The particularly strategic and pointed yet free ability to crown yourself a public figure is eerily reminiscent of the way rideshare companies have redefined labor so that they have workers but not employees. This redefinition of labor allows for the company to extract the privileges of labor without attending to its responsibilities to it. In this Google instance, Google allows itself to avoid liability by passing off the responsibility to the individual. The comparison starts to break down, however, because we do not fill out applications to become public figures the same ways that a driver may consent to “work” with Uber. These developments lead us to often ask “who is a public figure, but perhaps we might instead pose: “when do they become a public figure?” And what do we stand to gain but also to lose from this separation? There is some evidence that suggests tech companies might have more to gain from more of their users becoming public figures than more remaining private citizens .
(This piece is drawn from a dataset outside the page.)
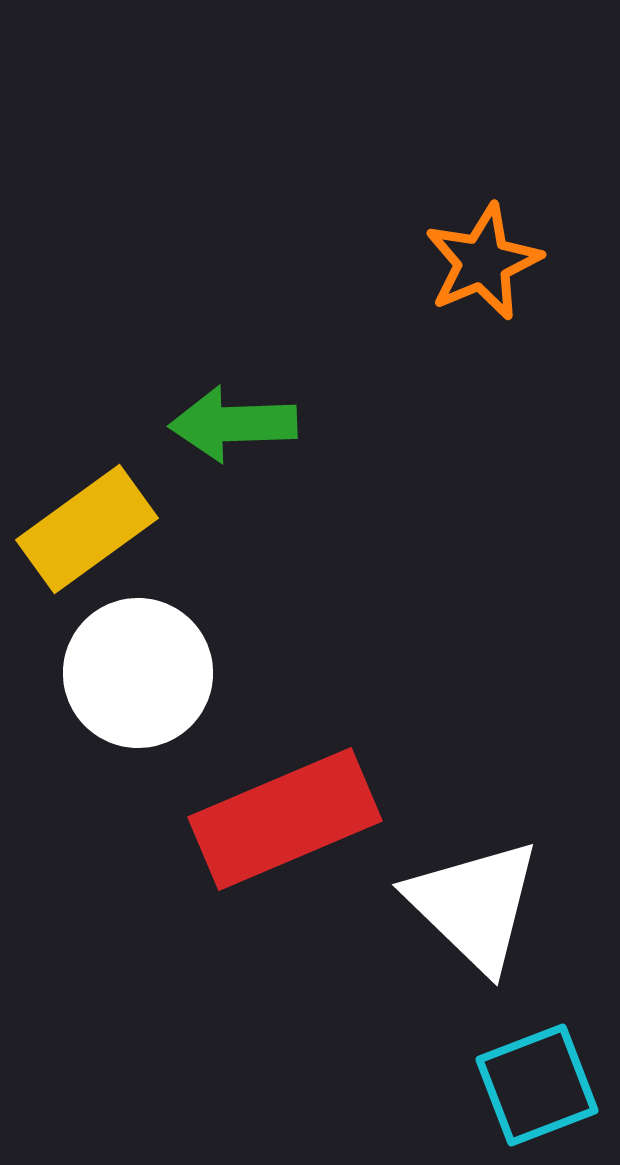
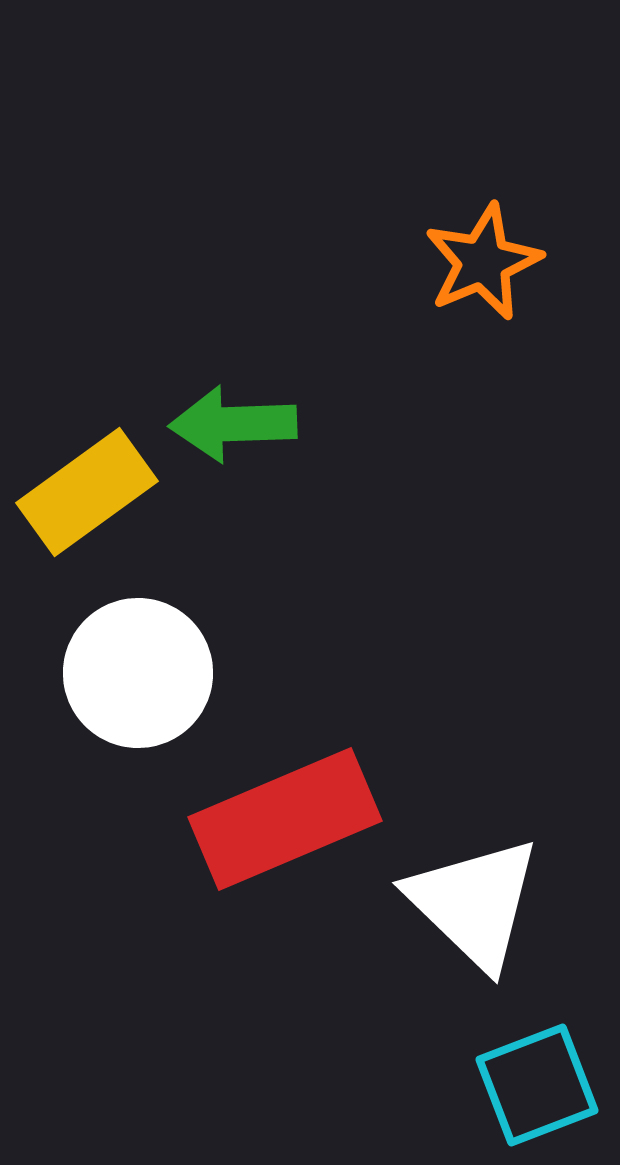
yellow rectangle: moved 37 px up
white triangle: moved 2 px up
In The Identity Trade, Nora Draper explores the consumer privacy industry and argues for recognizing a very real need for the reputation management of private citizens. This shift from private lives to public profiles raises questions about who should be in charge of what happens to our information when something becomes public when we don’t want it to be. As Draper argues in part, paradoxically, one of the best ways to have digital privacy is to cultivate a public image even as a private citizen, because this allows you to claim your identity and to take charge of it or at least attempt to. Once you have any kind of online presence, privacy is an ongoing negotiation rather than a one time deal.
In a lot of ways, the concept of “going viral” opens private figures up to public lives. The cranberry juice guy (Nathan Apodaka) and any other host of public characters find themselves quickly but inadvertently falling into public figure status and relishing it. But without going viral, being a public figure is also something that a lot of us private figures are already learning to manage and cultivate through personal websites and social media profiles. Is Amber Heard right that we are all celebrities? Do we want to be? Or do tech companies want us to be so they have less responsibility to us and for us.